Danny Deng and his bride-to-be dreamed of their lives together as they walked through the showroom for a Shanghai housing project almost three months ago. Pooling his own and his parents’ savings, a loan from his boss and a 1.1 million yuan ($172,000) mortgage, he bought an apartment and secured his fiancee’s hand.
On Nov. 19, Deng faced off a ring of security guards three rows deep wearing camouflage and carrying shields as he joined more than 100 homeowners rallying in front of the development’s sales office. His transformation from newlywed to street protester came after China Vanke Co. slashed prices for future buyers at the Qinglinjing complex, erasing about 20 percent of the value of his three-bedroom unit overnight.
“If I’d paid for it all myself, the price cut wouldn’t bother me as much, but there’s a lifetime of my parent’s blood and sweat in it,” said Deng, a 30-year-old electrical systems salesman. “Developers’ profits are outrageous. The price they set when the housing market kept going up was far more than the real value.”
– from ‘Shanghaied Home Buyers Take to Street’, Bloomberg, 29 Nov 2011
Then why, Danny, did you buy it?
We know: Because you thought that prices would continue to go up, and up, and up, right? Right.
And if they had, you’d be taking credit, not complaining, right? Right.
Speculators are the same everywhere: Shanghai, Sydney, Spain, Ireland, Vancouver.
The outcomes of speculative manias know no cultural bounds.

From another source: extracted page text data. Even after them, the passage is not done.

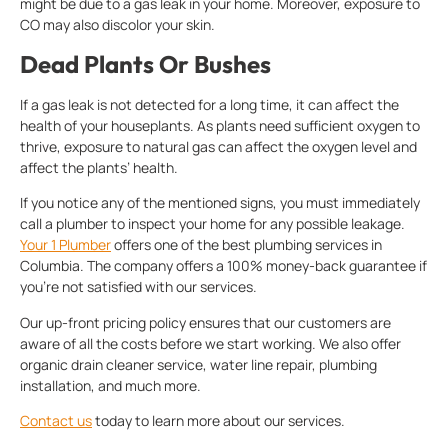
might be due to a gas leak in your home. Moreover, exposure to
CO may also discolor your skin.
Dead Plants Or Bushes
If a gas leak is not detected for a long time, it can affect the
health of your houseplants. As plants need sufficient oxygen to
thrive, exposure to natural gas can affect the oxygen level and
affect the plants’ health.
If you notice any of the mentioned signs, you must immediately
call a plumber to inspect your home for any possible leakage.
Your 1 Plumber
offers one of the best plumbing services in
Columbia. The company offers a 100% money-back guarantee if
you’re not satisfied with our services.
Our up-front pricing policy ensures that our customers are
aware of all the costs before we start working. We also offer
organic drain cleaner service, water line repair, plumbing
installation, and much more.
Contact us
today to learn more about our services.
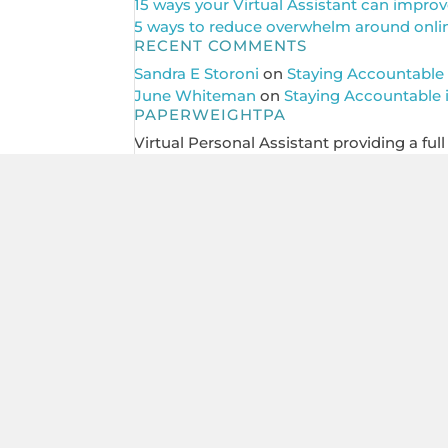
15 ways your Virtual Assistant can improv
5 ways to reduce overwhelm around online 
RECENT COMMENTS
Sandra E Storoni
on
Staying Accountable 
June Whiteman
on
Staying Accountable 
PAPERWEIGHTPA
Virtual Personal Assistant providing a ful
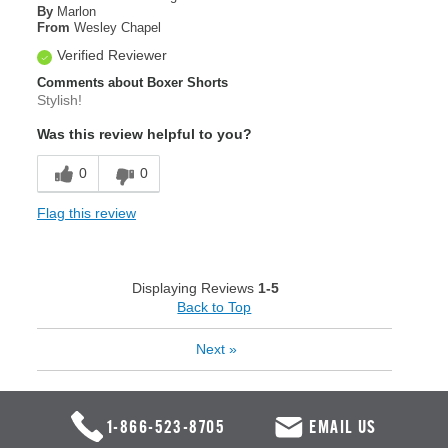
By
Marlon
From
Wesley Chapel
Verified Reviewer
Comments about Boxer Shorts
Stylish!
Was this review helpful to you?
0
0
Flag this review
Displaying Reviews
1-5
Back to Top
Next
»
1-866-523-8705
EMAIL US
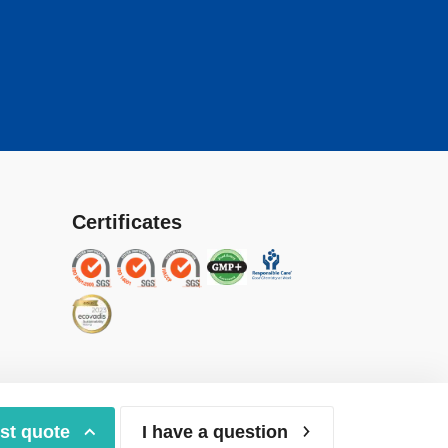
Certificates
st quote
I have a question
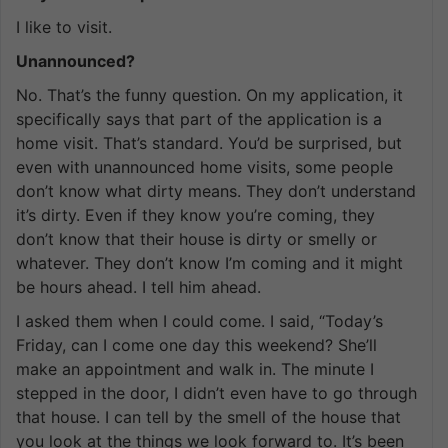
I like to visit.
Unannounced?
No. That’s the funny question. On my application, it
specifically says that part of the application is a
home visit. That’s standard. You’d be surprised, but
even with unannounced home visits, some people
don’t know what dirty means. They don’t understand
it’s dirty. Even if they know you’re coming, they
don’t know that their house is dirty or smelly or
whatever. They don’t know I’m coming and it might
be hours ahead. I tell him ahead.
I asked them when I could come. I said, “Today’s
Friday, can I come one day this weekend? She’ll
make an appointment and walk in. The minute I
stepped in the door, I didn’t even have to go through
that house. I can tell by the smell of the house that
you look at the things we look forward to. It’s been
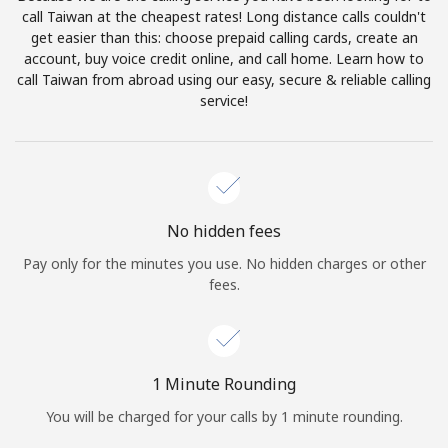
Log in
call Taiwan at the cheapest rates! Long distance calls couldn't
get easier than this: choose prepaid calling cards, create an
account, buy voice credit online, and call home. Learn how to
or
call Taiwan from abroad using our easy, secure & reliable calling
service!
Continue with
No hidden fees
Pay only for the minutes you use. No hidden charges or other
fees.
1 Minute Rounding
You will be charged for your calls by 1 minute rounding.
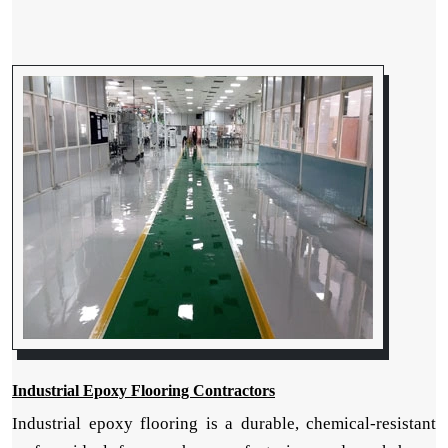
Industrial Epoxy Flooring Contractors
Industrial epoxy flooring is a durable, chemical-resistant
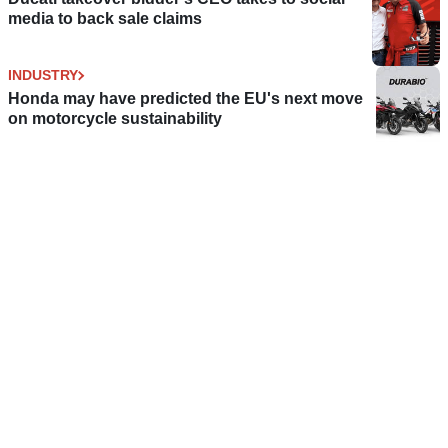
media to back sale claims
INDUSTRY
Honda may have predicted the EU's next move
on motorcycle sustainability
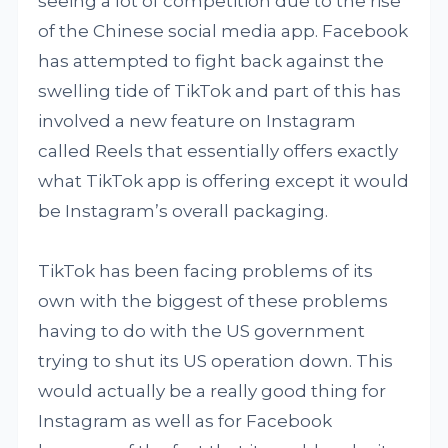
seeing a lot of competition due to the rise
of the Chinese social media app. Facebook
has attempted to fight back against the
swelling tide of TikTok and part of this has
involved a new feature on Instagram
called Reels that essentially offers exactly
what TikTok app is offering except it would
be Instagram’s overall packaging.
TikTok has been facing problems of its
own with the biggest of these problems
having to do with the US government
trying to shut its US operation down. This
would actually be a really good thing for
Instagram as well as for Facebook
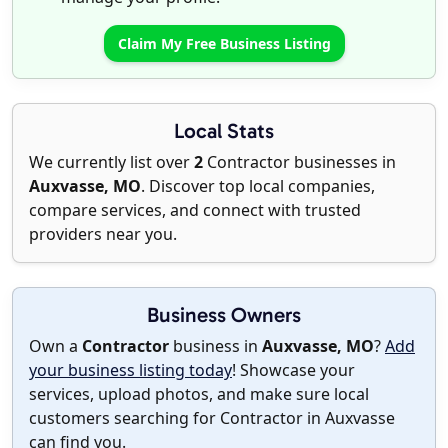
Claim My Free Business Listing
Local Stats
We currently list over
2
Contractor businesses in
Auxvasse, MO
. Discover top local companies,
compare services, and connect with trusted
providers near you.
Business Owners
Own a
Contractor
business in
Auxvasse, MO
?
Add
your business listing today
! Showcase your
services, upload photos, and make sure local
customers searching for Contractor in Auxvasse
can find you.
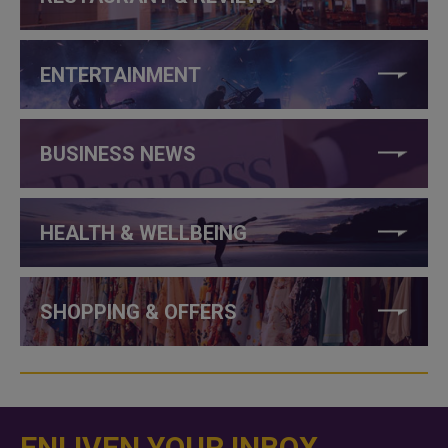
ENTERTAINMENT
BUSINESS NEWS
HEALTH & WELLBEING
SHOPPING & OFFERS
ENLIVEN YOUR INBOX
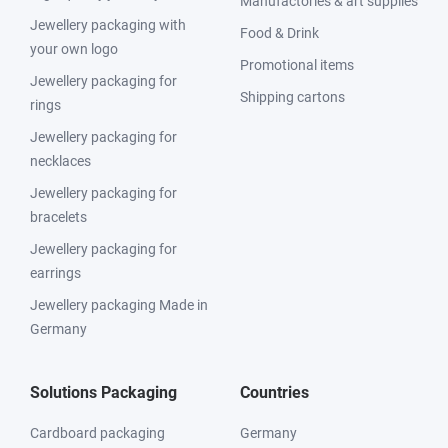
Manufactories & art supplies
Jewellery packaging with
Food & Drink
your own logo
Promotional items
Jewellery packaging for
Shipping cartons
rings
Jewellery packaging for
necklaces
Jewellery packaging for
bracelets
Jewellery packaging for
earrings
Jewellery packaging Made in
Germany
Solutions Packaging
Countries
Cardboard packaging
Germany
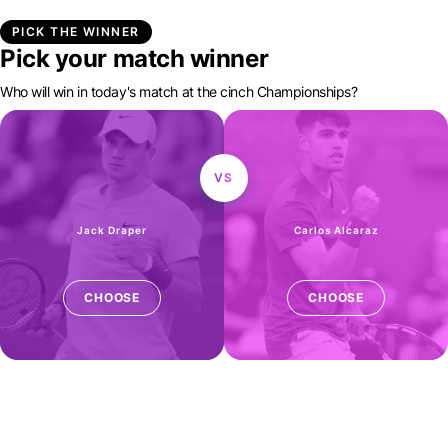
PICK THE WINNER
Pick your match winner
Who will win in today's match at the cinch Championships?
VS
Jack Draper
Carlos Alcaraz
CHOOSE
CHOOSE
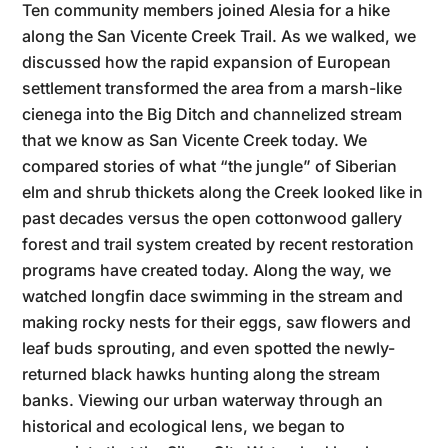
Ten community members joined Alesia for a hike
along the San Vicente Creek Trail. As we walked, we
discussed how the rapid expansion of European
settlement transformed the area from a marsh-like
cienega into the Big Ditch and channelized stream
that we know as San Vicente Creek today. We
compared stories of what “the jungle” of Siberian
elm and shrub thickets along the Creek looked like in
past decades versus the open cottonwood gallery
forest and trail system created by recent restoration
programs have created today. Along the way, we
watched longfin dace swimming in the stream and
making rocky nests for their eggs, saw flowers and
leaf buds sprouting, and even spotted the newly-
returned black hawks hunting along the stream
banks. Viewing our urban waterway through an
historical and ecological lens, we began to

More of Danny’s story from the article:
For Deng, the pain is more than financial. Tears swell in his eyes as he recounts the moment his father handed him access to his life savings of 360,000 yuan to help make the down payment.
The gift made Deng consider himself a member of the “ken lao” generation, meaning to gnaw on the elderly.
“I was depressed, uncertain, touched and a bit ashamed,” he said, asking not to be identified by his full Chinese name because of the personal nature of his story. “I had been proud and didn’t think it was their business. But when the moment really came, I knew it was impossible to manage only by myself.”
Deng had moved to Shanghai three years earlier from a small city in the north to be closer to a girl he met in college. When talk turned to marriage, his girlfriend insisted they buy an apartment first, he said.
“At my age, I should get married and I should have my own home whether or not I can afford it so that I can be the same as my classmates,” Deng said.
Deng saw an ad on Soufun.com for pre-sales of a project called Qinglinjing, meaning “Clear Forest Path,” that was being constructed near a soon-to-be built subway station next to the future home of the Shanghai Disney Resort. Deng and his girlfriend visited a showroom to walk the wooden floors of the replica 96-square-meter (1,033-square-foot) apartment, planning how they would fill its two bedrooms, living room and study.
“We loved it,” Deng said. “It suits us for the next three to five years because we plan to raise a child soon.”
The snag was its 1.7 million yuan price tag. Chinese policy requires a minimum 30 percent deposit. Deng had saved 70,000 — not enough. That’s when he called his parents, then borrowed another 50,000 yuan from his boss, and secured a loan of 1.1 million yuan paying as much as 7.8 percent interest from Agricultural Bank of China, he said.
On Sept. 28, Deng and his girlfriend signed a contract with the developer, happy after winning discounts including 40,000 yuan off for being a member for the Soufun.com website and a 20,000 yuan markdown by collecting 20 stamps on a red “home- passport” issued by Vanke. The end price: 1.58 million, or about 13 times Deng’s annual wage.
The next month, they got married. Paying the mortgage will take up 40 percent of the new couple’s combined salary.
… “I didn’t have a choice,” Deng said of the decision to buy. “I don’t want to be too different. Otherwise, maybe for a long time, I would be alone.”
Wow. Poignant story.
And so many similarities to what is going on to Vancouver: Bank of Mom and Pop; ‘girlfriend insisted they buy an apartment’; plans to move in 3-5 years (but now likely stuck); etc.
Also, some differences, too: 40% of income? (low for Vancouver); 1,033-square-foot apartment (MASSIVE by Vancouver standards), etc.